Now, as a 42-year-old happily married mother of three, I still occasionally pinch myself that I’m getting the opportunity to live the life that teenage me wouldn’t have believed possible.

I won’t forget the feeling of gratitude I feel for having escaped that horrible disease. It takes the lives of many too soon.

But I will always regret the years I lost — my youth — and the profound impact my illness had on my parents and siblings. So I always keep in mind the two principles that were key to my eventual recovery: never weigh yourself and don’t, ever, count calories. Sorry, Prue.

These beliefs weren’t learned at the treatment centre which undeniably saved my life in the short term, but in the long, hungry years afterwards, when I was ostensibly better but really spent much of my time wondering what I was ‘allowed’ to eat.

Rebecca said she is sure that Prue Leith (pictured) views her catchphrase as harmless, but how we talk about these things matters

Rebecca said she is sure that Prue Leith (pictured) views her catchphrase as harmless, but how we talk about these things matters

What I discovered in my last year of university, when I was finally ready to learn it, is that your body is actually really good at telling you how much to eat and when — and even what — if you learn to listen to it.

In the 20 years since coming to this understanding, I’ve maintained my weight and learned to enjoy cooking and eating good food. I take how I feel — and how my clothes fit — as my guide.

Now, with three children of my own, I am careful not to talk about calories or what we ‘deserve’ to eat in front of them — attaching morality to food is dangerous.

It is important to me to listen and appreciate my unique, amazing body. I have found regular yoga to be very helpful.

I hope that living by my own hard-won wisdom sets a good example, although I know there are no guarantees my children won’t face their own body image struggles.

Eating disorders may be complex, and they are not caused only by one thing. However, I believe that strict calorie control is not helpful for most people.

Science has shown that calories do not always have to be the same.

The 1990s low-fat diets were widely discredited. Now, it is time to revise the idea of an easy energy-in/energy-out equation that can be applied to everyone.

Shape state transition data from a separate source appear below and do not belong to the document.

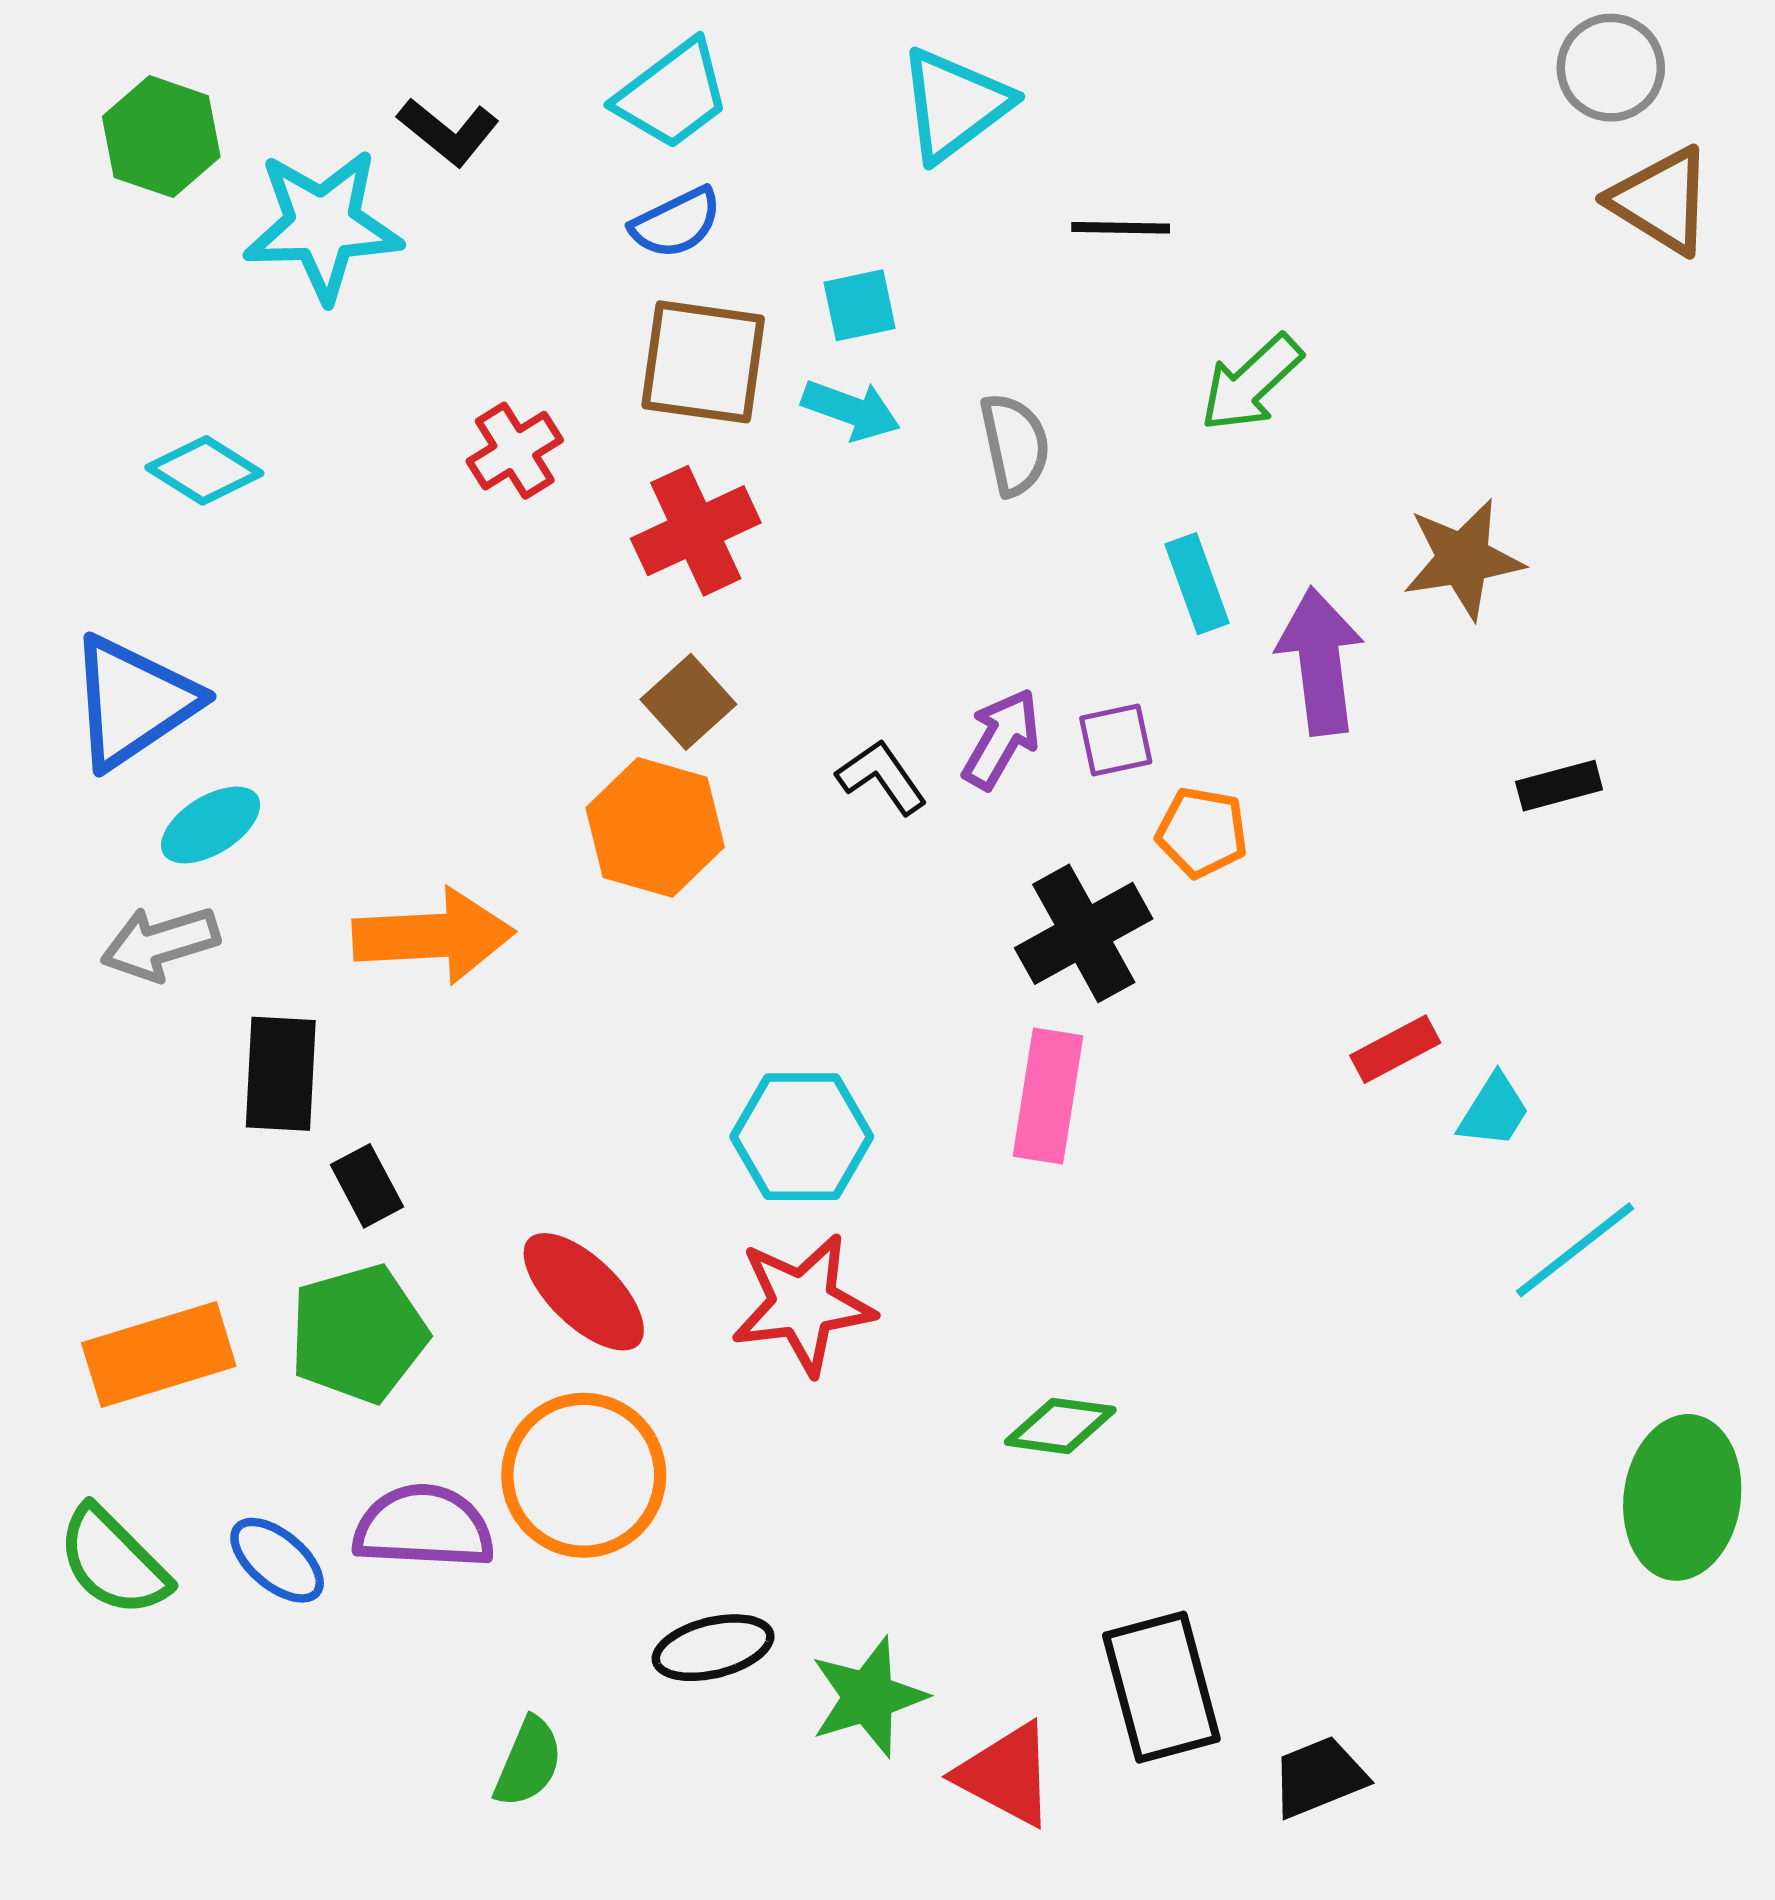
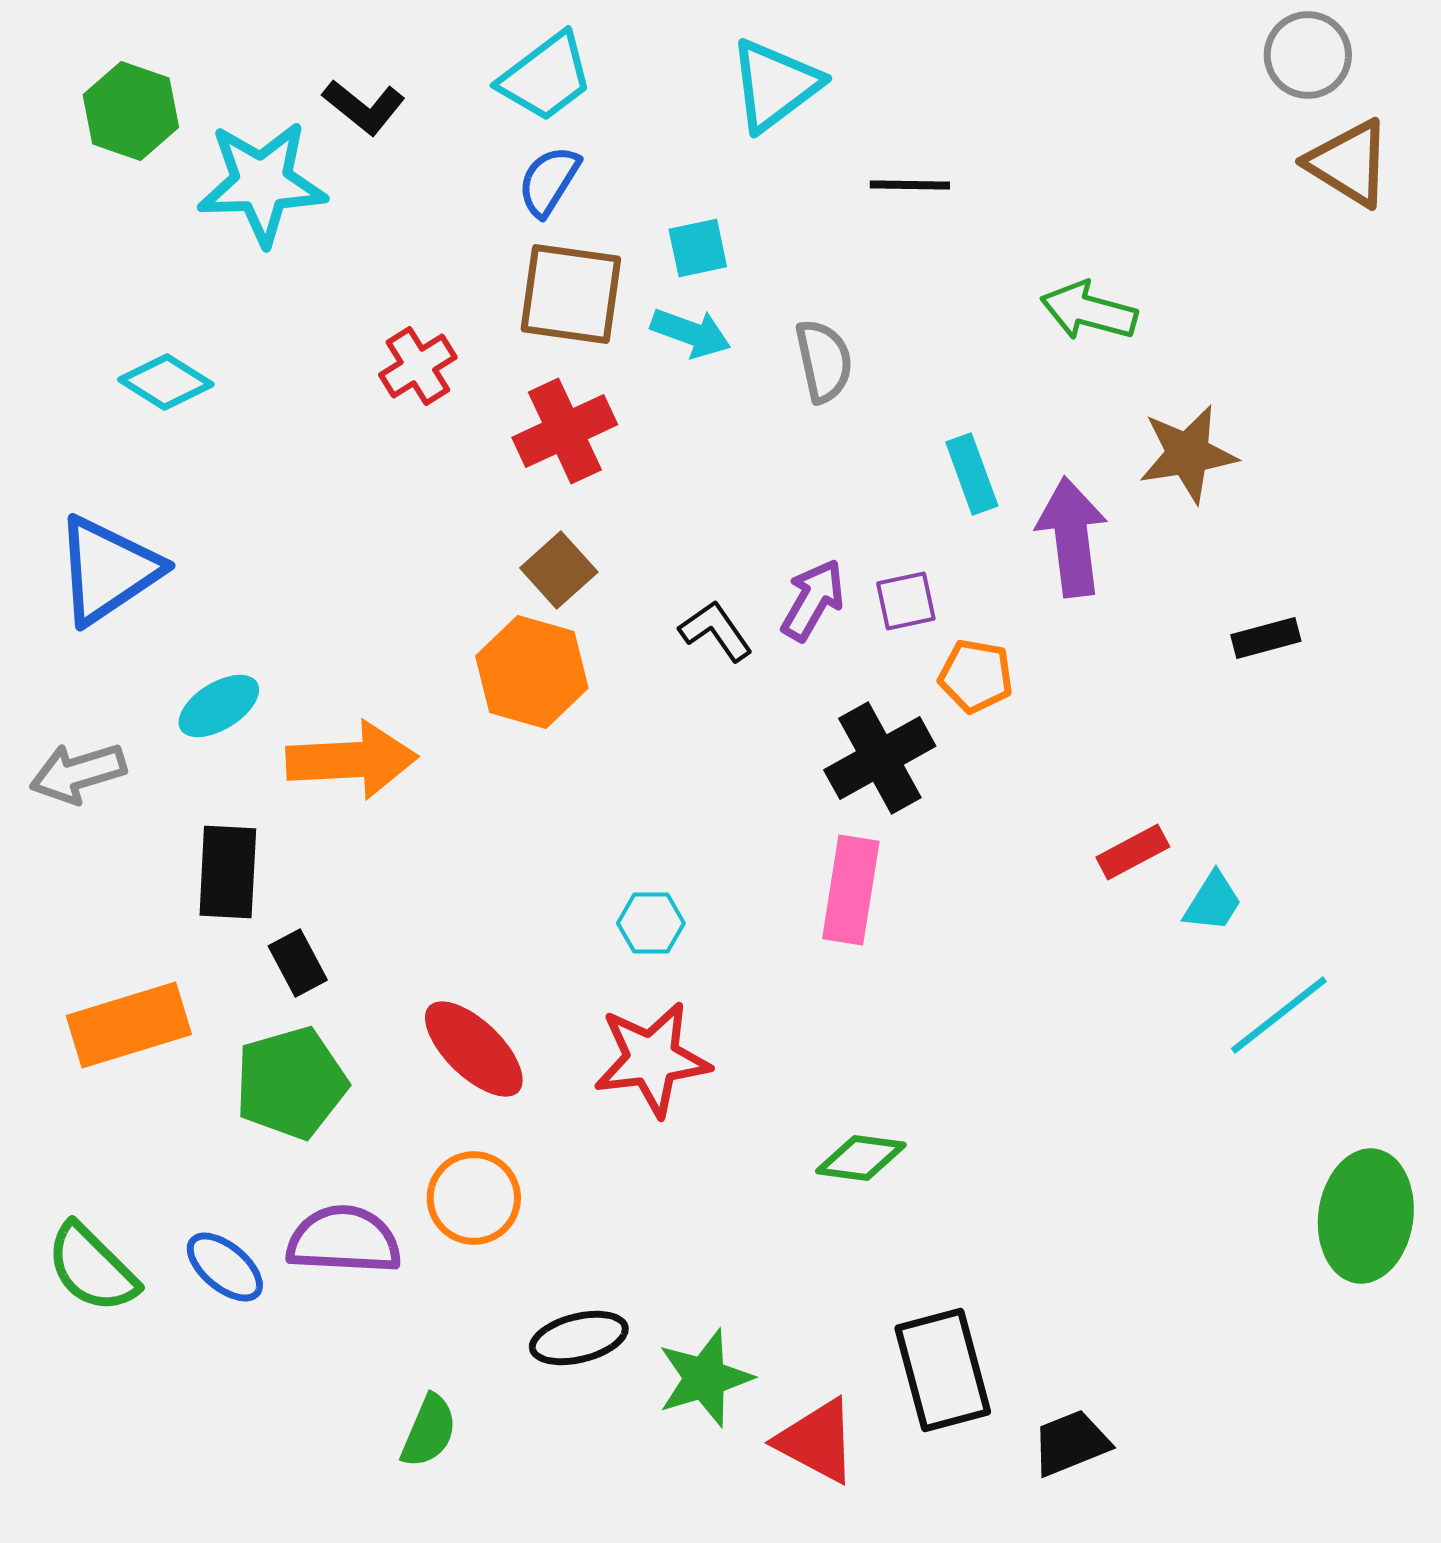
blue semicircle: (676, 223) -> (549, 181), turned 148
green arrow: (1251, 383) -> (1089, 311), moved, turned 58
cyan ellipse: (211, 825) -> (219, 706), moved
gray arrow: (160, 943) -> (78, 773), moved
cyan hexagon: (802, 1137) -> (651, 923), size x0.6
orange rectangle: (159, 1355) -> (129, 1025), moved
orange circle: (584, 1475) -> (474, 1198), size x0.7

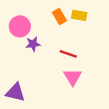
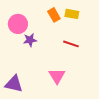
red line: (68, 54) -> (71, 44), moved
pink triangle: (73, 77) -> (57, 76), moved

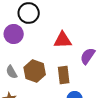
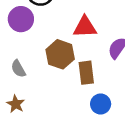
brown hexagon: (35, 71) -> (60, 54), moved

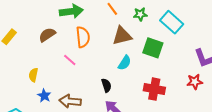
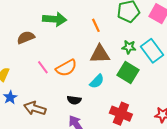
green star: (140, 14) -> (129, 47), moved
orange semicircle: (83, 37) -> (66, 68), moved, turned 55
black semicircle: (106, 85) -> (74, 100), turned 104

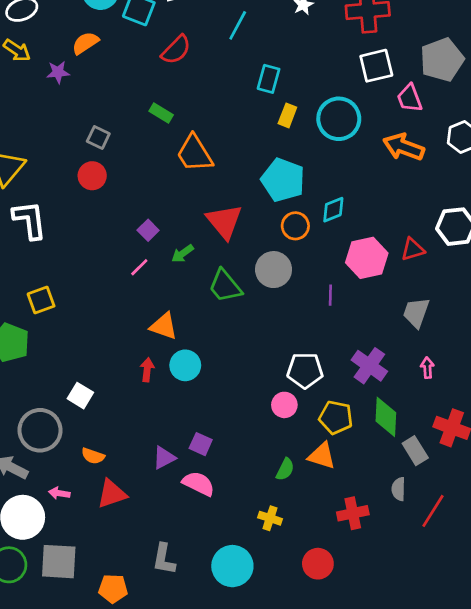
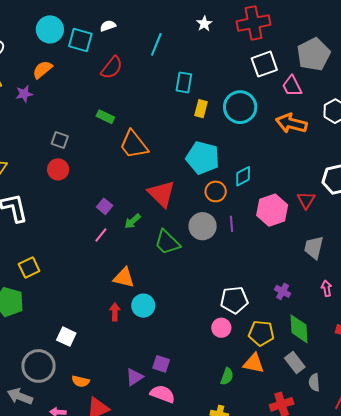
red triangle: (413, 249) -> (306, 200), turned -36
purple line: (330, 295) -> (231, 224), moved
purple cross: (369, 366) -> (283, 291), size x0.6
gray rectangle: (415, 451) -> (295, 363), moved

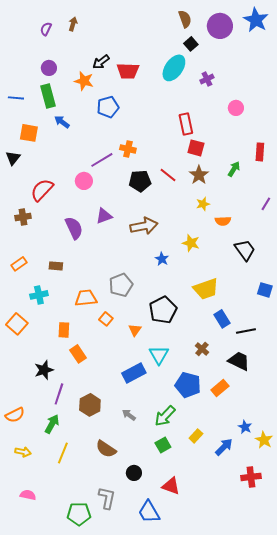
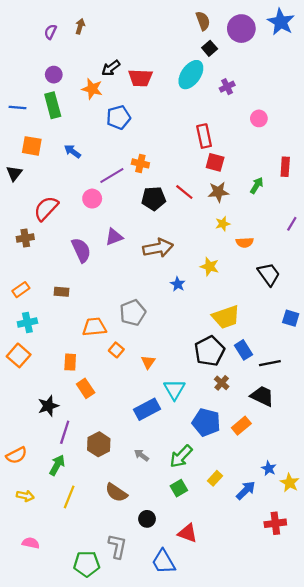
blue arrow: (62, 122) -> (72, 151), moved
brown star: (199, 175) -> (218, 192), turned 30
cyan cross: (39, 295) -> (27, 323), moved
black pentagon: (163, 310) -> (210, 351), moved

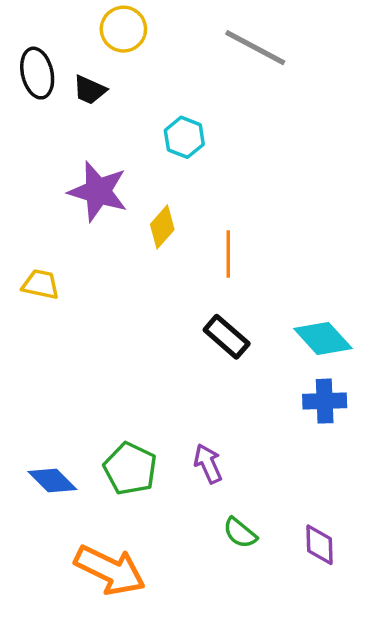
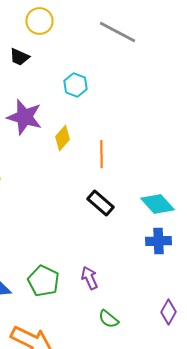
purple diamond: (320, 545) -> (168, 312), moved, turned 30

I’m sure that Prue Leith views her catchphrase as harmless, but how we talk about these things matters.

You can reduce the nutritional value of food, but it also strips it from context and enjoyment, and this inexorably leads us to shame. Shame is one of our most harmful and unhelpful emotions.

The notion of counting calories was far from the only factor that caused me to develop my eating disorder, but learning to break free from that rigid — and unreliable — orthodoxy was a key factor in my eventual freedom from anorexia.